▸ Exercise details: Starting at the line that holds "Verified owner", reproduce each line exactly up to and including the last line of the records below. Pictures stay out.

[Records from a data source]
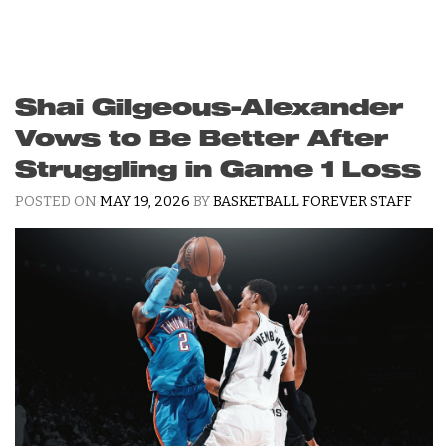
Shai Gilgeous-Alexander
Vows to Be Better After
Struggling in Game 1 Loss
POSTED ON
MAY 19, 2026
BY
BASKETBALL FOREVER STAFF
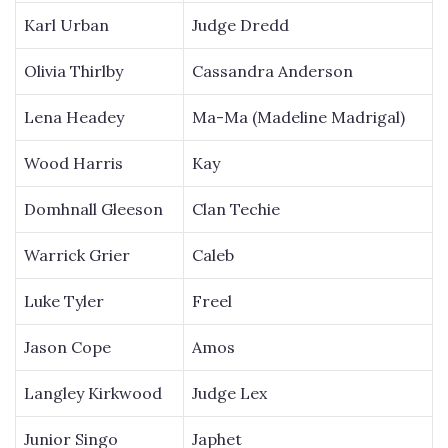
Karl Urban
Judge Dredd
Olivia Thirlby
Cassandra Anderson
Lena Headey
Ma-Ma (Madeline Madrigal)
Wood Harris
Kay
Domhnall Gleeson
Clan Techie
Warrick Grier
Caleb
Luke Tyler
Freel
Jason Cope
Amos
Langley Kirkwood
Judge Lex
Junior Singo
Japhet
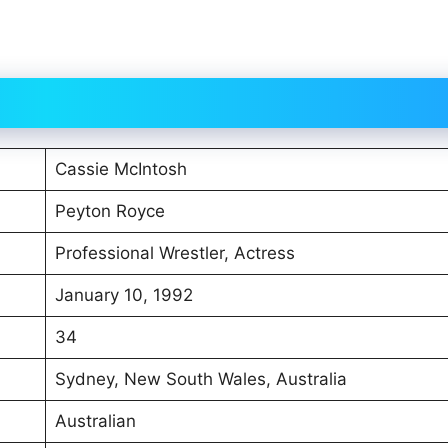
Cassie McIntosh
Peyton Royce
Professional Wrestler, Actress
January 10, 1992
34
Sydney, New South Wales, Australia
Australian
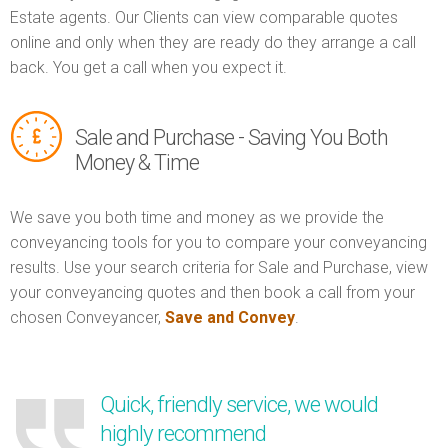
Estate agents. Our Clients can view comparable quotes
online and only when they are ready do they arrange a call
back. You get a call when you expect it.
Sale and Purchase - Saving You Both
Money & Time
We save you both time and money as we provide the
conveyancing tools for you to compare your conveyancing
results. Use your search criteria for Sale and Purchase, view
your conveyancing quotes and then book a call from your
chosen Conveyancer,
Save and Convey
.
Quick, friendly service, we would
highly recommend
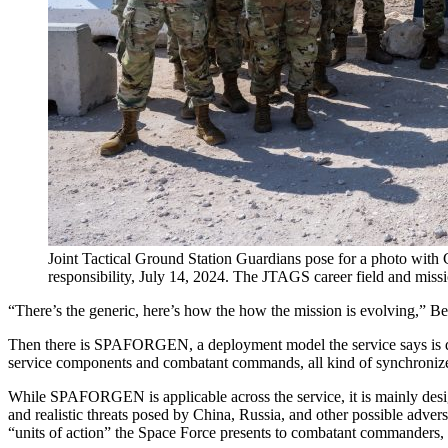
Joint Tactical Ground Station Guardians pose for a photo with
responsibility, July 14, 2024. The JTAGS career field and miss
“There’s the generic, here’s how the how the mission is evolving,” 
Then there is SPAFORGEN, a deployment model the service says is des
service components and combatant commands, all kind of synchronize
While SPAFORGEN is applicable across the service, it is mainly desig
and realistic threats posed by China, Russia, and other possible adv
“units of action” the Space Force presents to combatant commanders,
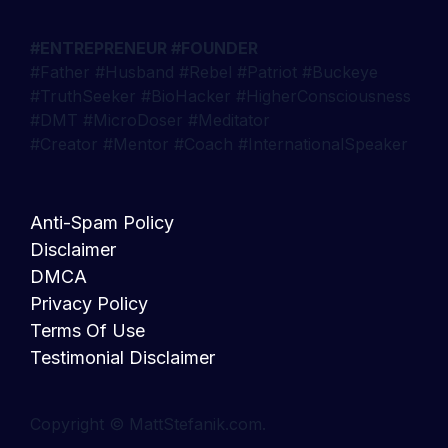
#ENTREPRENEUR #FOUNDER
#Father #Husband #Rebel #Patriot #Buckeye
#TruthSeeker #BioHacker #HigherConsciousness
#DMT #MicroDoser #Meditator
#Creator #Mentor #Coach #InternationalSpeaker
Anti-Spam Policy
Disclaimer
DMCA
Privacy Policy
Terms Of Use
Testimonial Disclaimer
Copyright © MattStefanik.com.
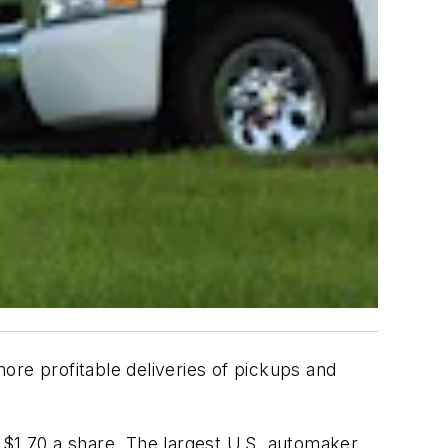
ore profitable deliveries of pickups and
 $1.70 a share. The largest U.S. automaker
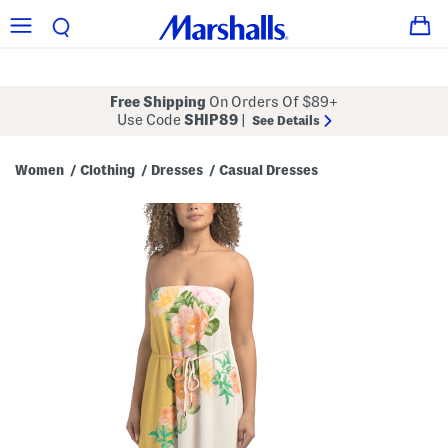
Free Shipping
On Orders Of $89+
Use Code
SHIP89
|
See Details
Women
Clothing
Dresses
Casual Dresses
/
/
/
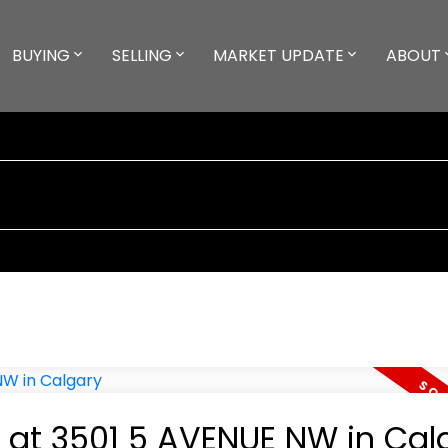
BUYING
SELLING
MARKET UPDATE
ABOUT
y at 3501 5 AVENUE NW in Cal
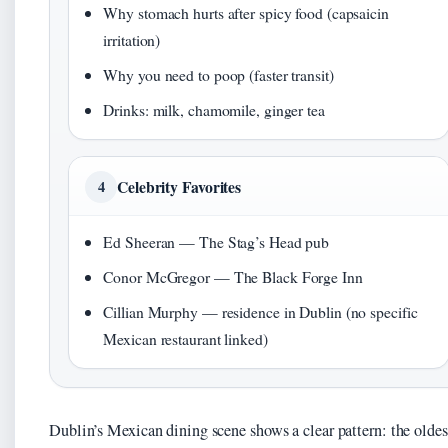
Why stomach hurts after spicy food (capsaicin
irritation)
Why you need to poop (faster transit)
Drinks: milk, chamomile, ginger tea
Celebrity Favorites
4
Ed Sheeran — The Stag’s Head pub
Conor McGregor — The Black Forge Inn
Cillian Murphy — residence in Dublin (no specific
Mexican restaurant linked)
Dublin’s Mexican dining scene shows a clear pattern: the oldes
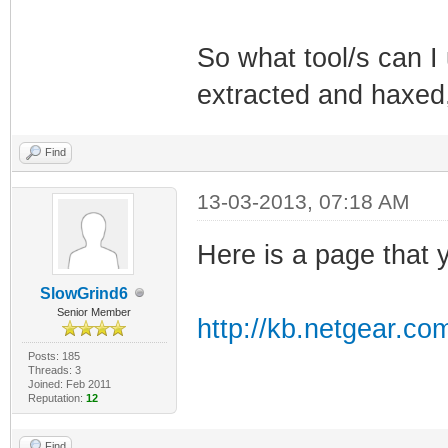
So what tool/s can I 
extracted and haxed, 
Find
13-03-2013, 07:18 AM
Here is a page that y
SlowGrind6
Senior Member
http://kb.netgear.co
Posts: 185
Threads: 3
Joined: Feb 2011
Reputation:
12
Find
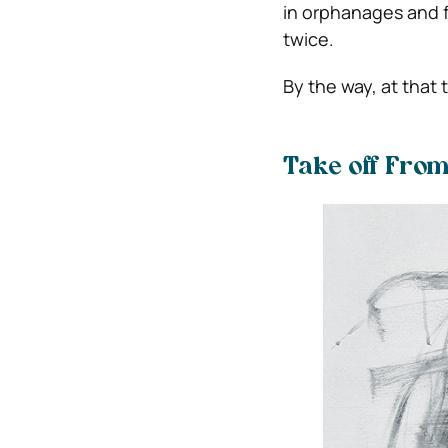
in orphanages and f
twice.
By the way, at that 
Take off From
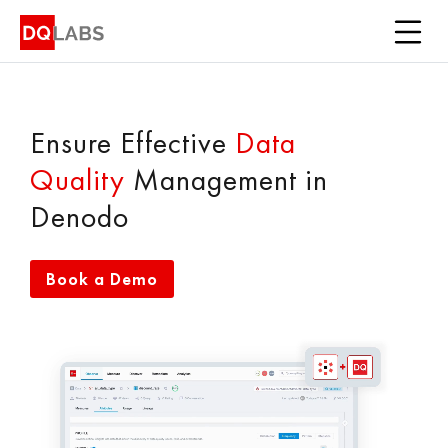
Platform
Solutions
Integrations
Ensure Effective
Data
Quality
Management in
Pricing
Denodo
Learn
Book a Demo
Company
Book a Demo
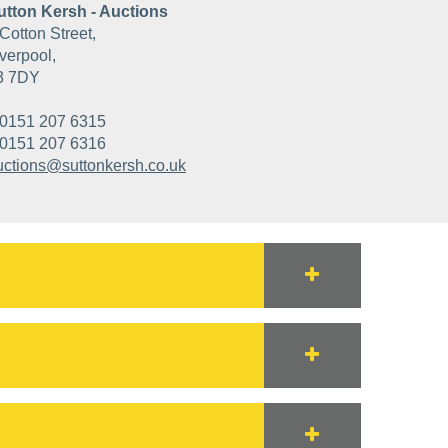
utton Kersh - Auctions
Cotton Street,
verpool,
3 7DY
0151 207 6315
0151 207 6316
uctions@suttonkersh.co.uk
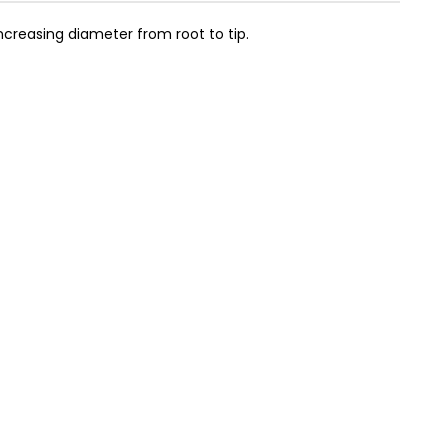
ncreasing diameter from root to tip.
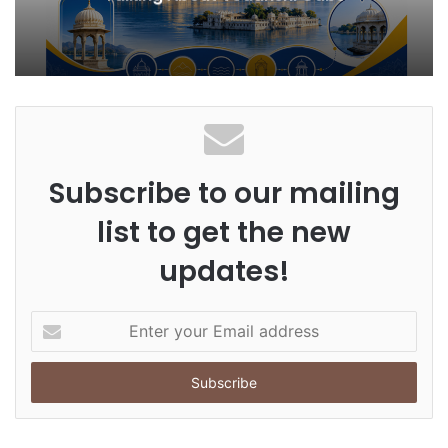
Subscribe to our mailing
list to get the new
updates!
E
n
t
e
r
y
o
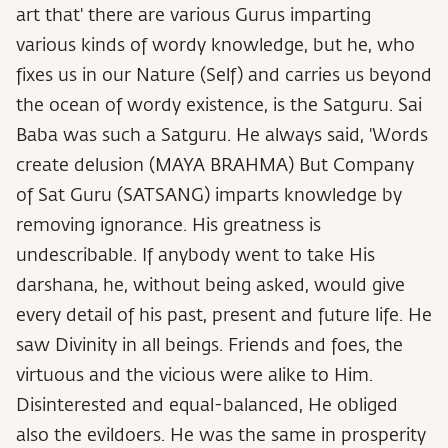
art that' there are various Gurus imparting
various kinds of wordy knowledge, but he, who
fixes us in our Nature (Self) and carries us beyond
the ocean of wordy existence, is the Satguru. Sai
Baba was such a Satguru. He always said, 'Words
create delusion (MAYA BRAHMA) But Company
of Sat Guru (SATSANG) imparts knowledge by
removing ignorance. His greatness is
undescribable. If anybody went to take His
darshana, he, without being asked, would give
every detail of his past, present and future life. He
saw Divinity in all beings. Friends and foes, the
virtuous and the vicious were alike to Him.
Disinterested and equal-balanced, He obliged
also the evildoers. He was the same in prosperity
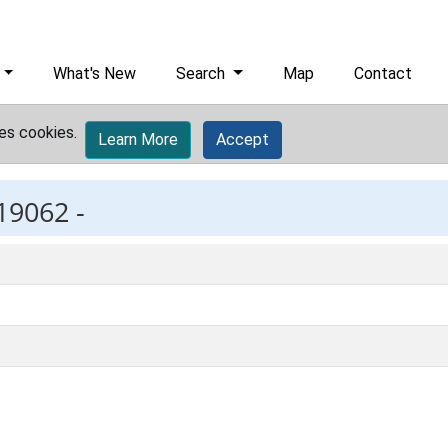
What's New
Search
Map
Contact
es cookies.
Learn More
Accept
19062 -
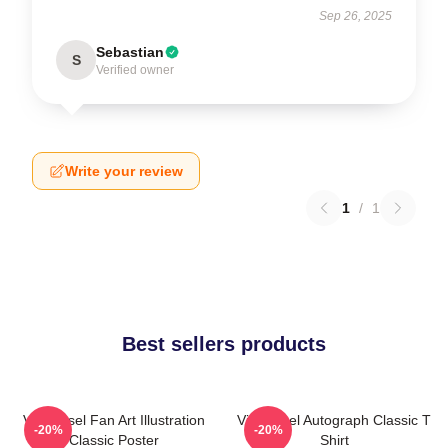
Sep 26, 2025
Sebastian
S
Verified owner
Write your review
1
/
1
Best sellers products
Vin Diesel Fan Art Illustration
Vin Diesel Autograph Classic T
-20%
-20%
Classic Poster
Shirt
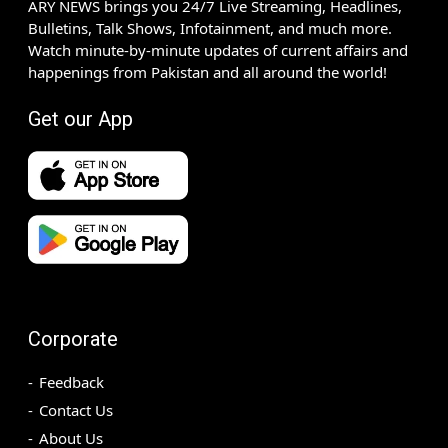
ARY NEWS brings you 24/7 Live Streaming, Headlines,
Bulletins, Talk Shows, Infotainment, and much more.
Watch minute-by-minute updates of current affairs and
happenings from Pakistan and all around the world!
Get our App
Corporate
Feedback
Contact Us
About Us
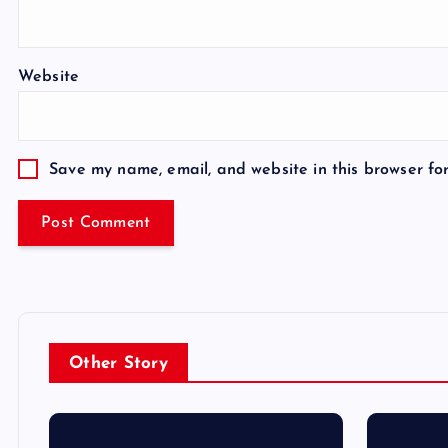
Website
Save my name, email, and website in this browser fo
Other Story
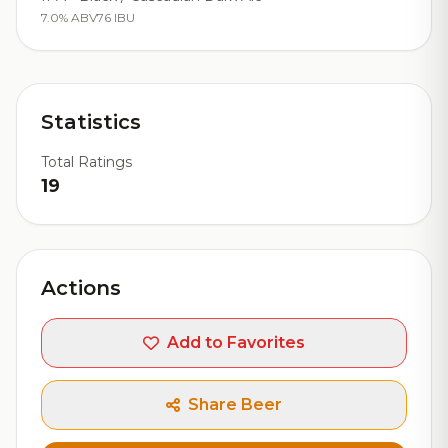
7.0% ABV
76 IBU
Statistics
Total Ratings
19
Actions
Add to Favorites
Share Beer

▸ Task solution:
Verified owner
Write your review
1
/
1
Best sellers products
Vin Diesel Fan Art Illustration
Vin Diesel Autograph Classic T
-20%
-20%
Classic Poster
Shirt
ARY NEWS brings you 24/7 Live Streaming, Headlines,
Bulletins, Talk Shows, Infotainment, and much more.
Watch minute-by-minute updates of current affairs and
happenings from Pakistan and all around the world!
Get our App
Corporate
Feedback
Contact Us
About Us
Website
Save my name, email, and website in this browser fo
Other Story
7.0% ABV
76 IBU
Statistics
Total Ratings
19
Actions
Add to Favorites
Share Beer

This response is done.